# To do
Say how many lines in the following entries include "Réparer", and add nothing else.

[Dataset entries]
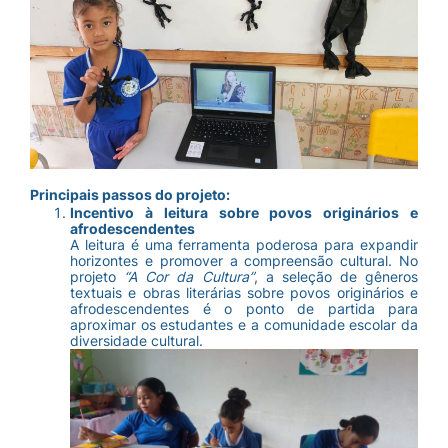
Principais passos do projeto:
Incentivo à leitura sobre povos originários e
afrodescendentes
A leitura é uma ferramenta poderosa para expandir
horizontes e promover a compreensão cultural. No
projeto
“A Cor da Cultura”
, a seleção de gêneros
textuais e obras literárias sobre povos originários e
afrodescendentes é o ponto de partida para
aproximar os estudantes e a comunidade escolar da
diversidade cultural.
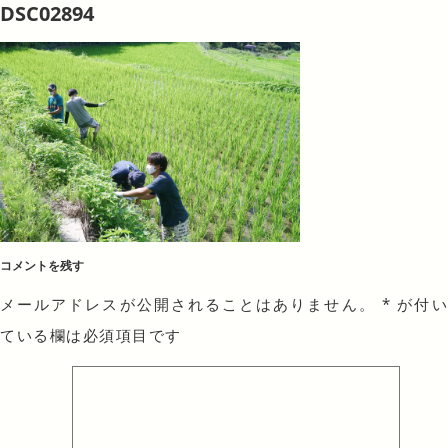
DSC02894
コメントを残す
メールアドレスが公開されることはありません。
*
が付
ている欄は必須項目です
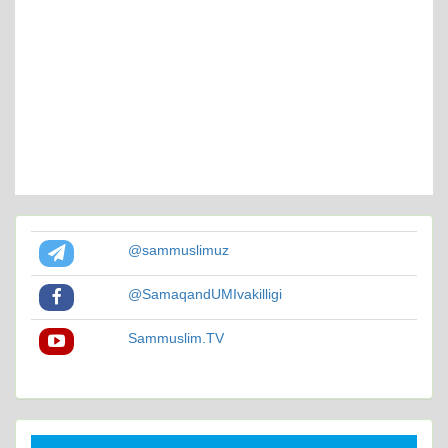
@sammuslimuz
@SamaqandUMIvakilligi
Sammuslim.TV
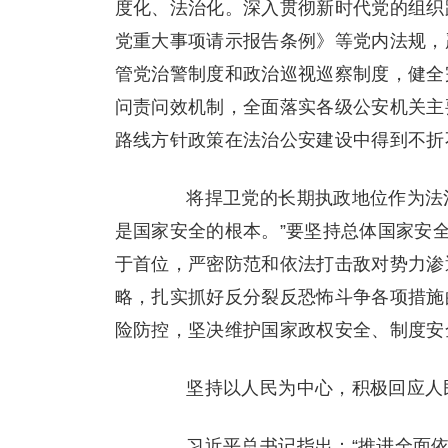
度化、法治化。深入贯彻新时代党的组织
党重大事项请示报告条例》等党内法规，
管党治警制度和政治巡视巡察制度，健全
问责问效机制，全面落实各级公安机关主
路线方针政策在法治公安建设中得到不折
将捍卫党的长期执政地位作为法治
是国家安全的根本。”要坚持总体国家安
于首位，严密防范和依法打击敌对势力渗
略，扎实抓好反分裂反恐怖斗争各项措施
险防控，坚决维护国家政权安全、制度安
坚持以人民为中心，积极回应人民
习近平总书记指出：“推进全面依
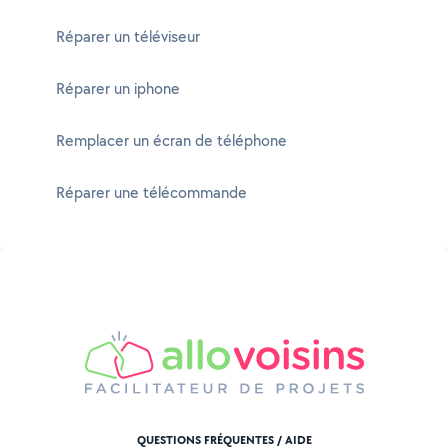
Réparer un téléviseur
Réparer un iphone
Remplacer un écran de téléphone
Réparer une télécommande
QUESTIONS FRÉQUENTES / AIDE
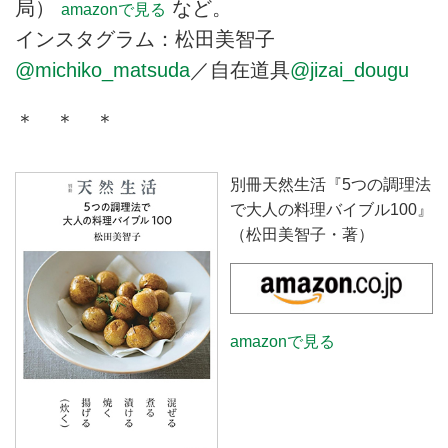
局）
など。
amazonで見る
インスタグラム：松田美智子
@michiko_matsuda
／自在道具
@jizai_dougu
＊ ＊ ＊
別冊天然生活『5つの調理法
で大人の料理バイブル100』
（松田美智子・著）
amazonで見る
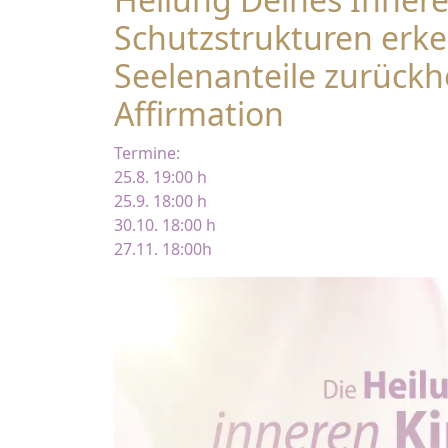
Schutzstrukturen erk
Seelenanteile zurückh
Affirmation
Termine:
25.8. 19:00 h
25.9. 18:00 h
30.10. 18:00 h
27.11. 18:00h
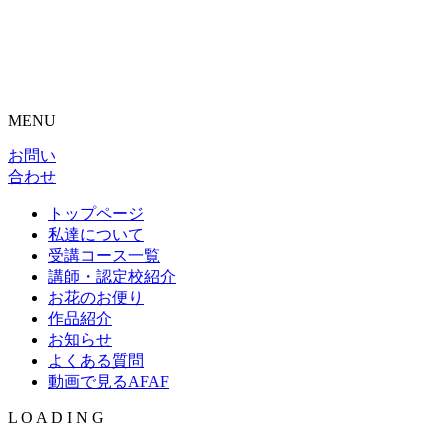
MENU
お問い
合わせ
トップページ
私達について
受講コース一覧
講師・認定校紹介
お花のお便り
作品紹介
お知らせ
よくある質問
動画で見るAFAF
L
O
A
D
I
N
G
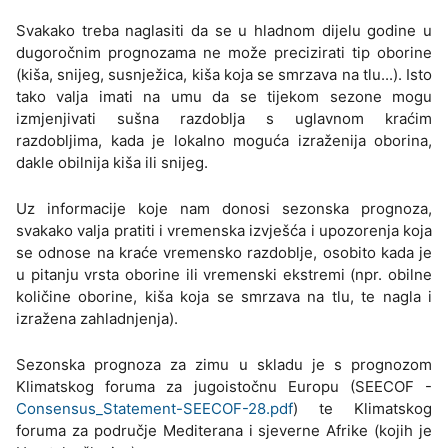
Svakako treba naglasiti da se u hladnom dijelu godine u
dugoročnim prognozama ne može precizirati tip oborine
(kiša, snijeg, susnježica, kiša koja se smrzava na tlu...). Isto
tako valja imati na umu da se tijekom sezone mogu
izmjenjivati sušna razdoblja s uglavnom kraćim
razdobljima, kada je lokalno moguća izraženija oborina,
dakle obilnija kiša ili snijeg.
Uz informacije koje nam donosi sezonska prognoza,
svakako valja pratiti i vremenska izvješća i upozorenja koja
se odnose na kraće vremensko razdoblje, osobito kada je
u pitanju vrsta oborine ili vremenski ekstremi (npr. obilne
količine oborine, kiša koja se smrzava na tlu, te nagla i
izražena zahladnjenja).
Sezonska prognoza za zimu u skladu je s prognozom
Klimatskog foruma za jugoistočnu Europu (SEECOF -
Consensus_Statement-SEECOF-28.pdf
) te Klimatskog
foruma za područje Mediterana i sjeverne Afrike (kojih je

# Problem solution
3